▼▼▼

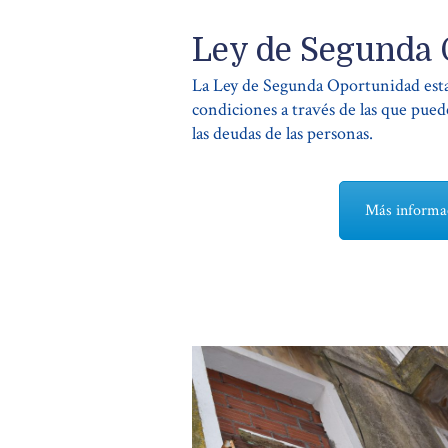
Ley de Segunda
La Ley de Segunda Oportunidad estab
condiciones a través de las que puede
las deudas de las personas.
Más informac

▲▲▲

Required work => Scan the records for the string "Segunda". Copy each line in which it appears.

Solution for this task =>
Ley de Segunda
La Ley de Segunda Oportunidad estab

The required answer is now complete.